[Given data]:

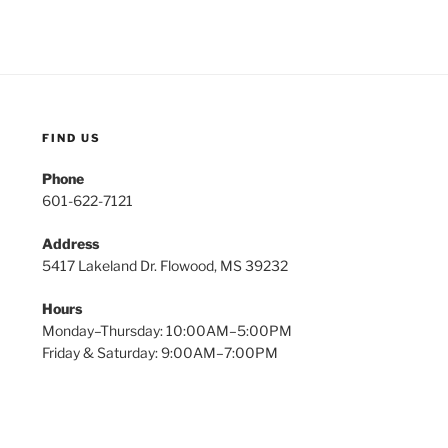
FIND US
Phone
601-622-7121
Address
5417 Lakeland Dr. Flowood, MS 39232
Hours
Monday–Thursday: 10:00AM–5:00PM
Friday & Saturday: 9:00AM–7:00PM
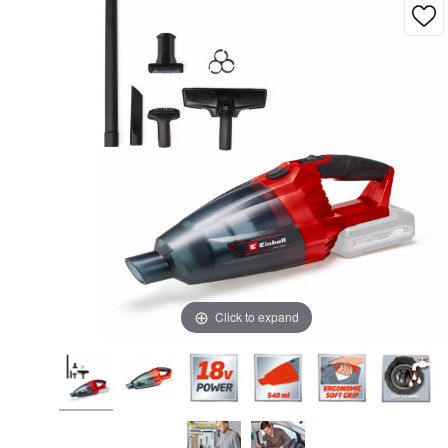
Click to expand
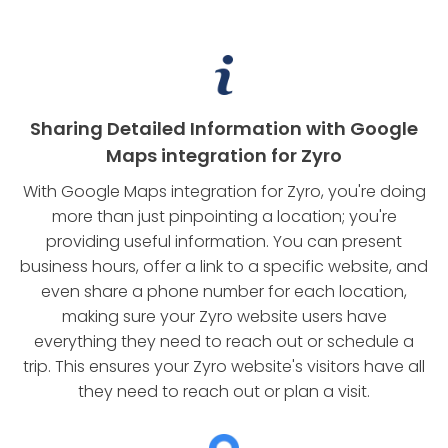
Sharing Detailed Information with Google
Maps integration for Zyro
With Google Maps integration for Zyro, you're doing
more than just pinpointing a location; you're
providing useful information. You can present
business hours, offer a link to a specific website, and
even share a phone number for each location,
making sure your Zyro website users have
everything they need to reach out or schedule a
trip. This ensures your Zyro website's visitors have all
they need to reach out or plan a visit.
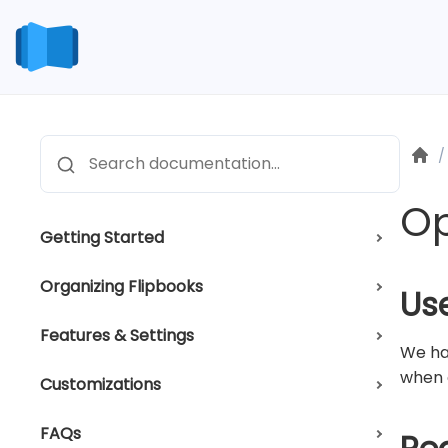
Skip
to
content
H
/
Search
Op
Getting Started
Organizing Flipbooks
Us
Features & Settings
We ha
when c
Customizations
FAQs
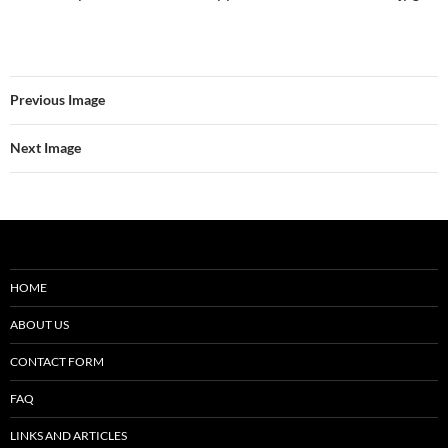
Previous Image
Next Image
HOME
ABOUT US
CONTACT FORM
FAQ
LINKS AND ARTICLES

[Required action]:
What you give back must be the data above, reproduced exactly and free of pictures.

[Solution for this problem]:
FIND US
Phone
601-622-7121
Address
5417 Lakeland Dr. Flowood, MS 39232
Hours
Monday–Thursday: 10:00AM–5:00PM
Friday & Saturday: 9:00AM–7:00PM
Click to expand
Sharing Detailed Information with Google
Maps integration for Zyro
With Google Maps integration for Zyro, you're doing
more than just pinpointing a location; you're
providing useful information. You can present
business hours, offer a link to a specific website, and
even share a phone number for each location,
making sure your Zyro website users have
everything they need to reach out or schedule a
trip. This ensures your Zyro website's visitors have all
they need to reach out or plan a visit.
Skip
to
content
H
/
Search
Op
Getting Started
Organizing Flipbooks
Us
Features & Settings
We ha
when c
Customizations
FAQs
Previous Image
Next Image
HOME
ABOUT US
CONTACT FORM
FAQ
LINKS AND ARTICLES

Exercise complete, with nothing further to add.